*Goal of the exercise*: Except for the pictures, reproduce the records word for word.

*Data for processing*:
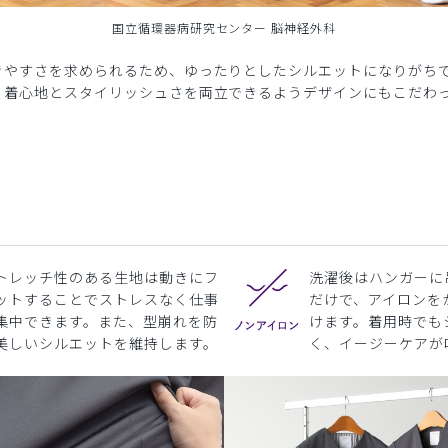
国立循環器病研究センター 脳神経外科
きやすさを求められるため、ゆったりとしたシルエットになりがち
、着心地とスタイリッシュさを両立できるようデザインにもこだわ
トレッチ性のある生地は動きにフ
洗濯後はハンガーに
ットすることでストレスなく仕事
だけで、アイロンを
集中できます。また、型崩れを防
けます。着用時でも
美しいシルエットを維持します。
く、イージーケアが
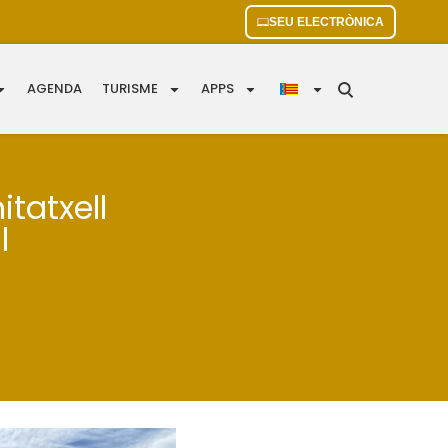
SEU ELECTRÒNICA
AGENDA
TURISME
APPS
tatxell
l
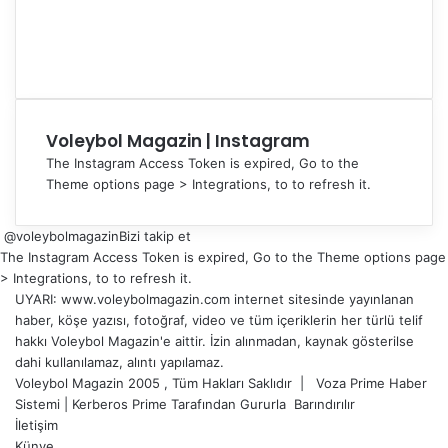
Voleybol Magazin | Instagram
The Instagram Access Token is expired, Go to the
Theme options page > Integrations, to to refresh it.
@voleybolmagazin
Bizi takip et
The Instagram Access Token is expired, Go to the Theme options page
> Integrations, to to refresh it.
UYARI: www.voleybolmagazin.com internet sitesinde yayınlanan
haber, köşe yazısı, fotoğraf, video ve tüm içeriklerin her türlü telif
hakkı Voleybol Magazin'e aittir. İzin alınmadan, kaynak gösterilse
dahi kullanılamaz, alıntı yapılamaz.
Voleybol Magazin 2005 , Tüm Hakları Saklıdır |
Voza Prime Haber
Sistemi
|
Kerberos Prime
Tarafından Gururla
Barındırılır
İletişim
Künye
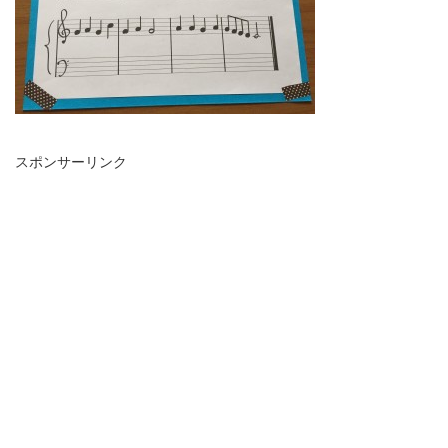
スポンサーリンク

*Task solution*:
国立循環器病研究センター 脳神経外科
きやすさを求められるため、ゆったりとしたシルエットになりがち
、着心地とスタイリッシュさを両立できるようデザインにもこだわ
トレッチ性のある生地は動きにフ
洗濯後はハンガーに
ットすることでストレスなく仕事
だけで、アイロンを
集中できます。また、型崩れを防
けます。着用時でも
美しいシルエットを維持します。
く、イージーケアが
SEU ELECTRÒNICA
AGENDA
TURISME
APPS
tatxell
l
Voleybol Magazin | Instagram
The Instagram Access Token is expired, Go to the
Theme options page > Integrations, to to refresh it.
@voleybolmagazin
Bizi takip et
The Instagram Access Token is expired, Go to the Theme options page
> Integrations, to to refresh it.
UYARI: www.voleybolmagazin.com internet sitesinde yayınlanan
haber, köşe yazısı, fotoğraf, video ve tüm içeriklerin her türlü telif
hakkı Voleybol Magazin'e aittir. İzin alınmadan, kaynak gösterilse
dahi kullanılamaz, alıntı yapılamaz.
Voleybol Magazin 2005 , Tüm Hakları Saklıdır |
Voza Prime Haber
Sistemi
|
Kerberos Prime
Tarafından Gururla
Barındırılır
İletişim
Künye
スポンサーリンク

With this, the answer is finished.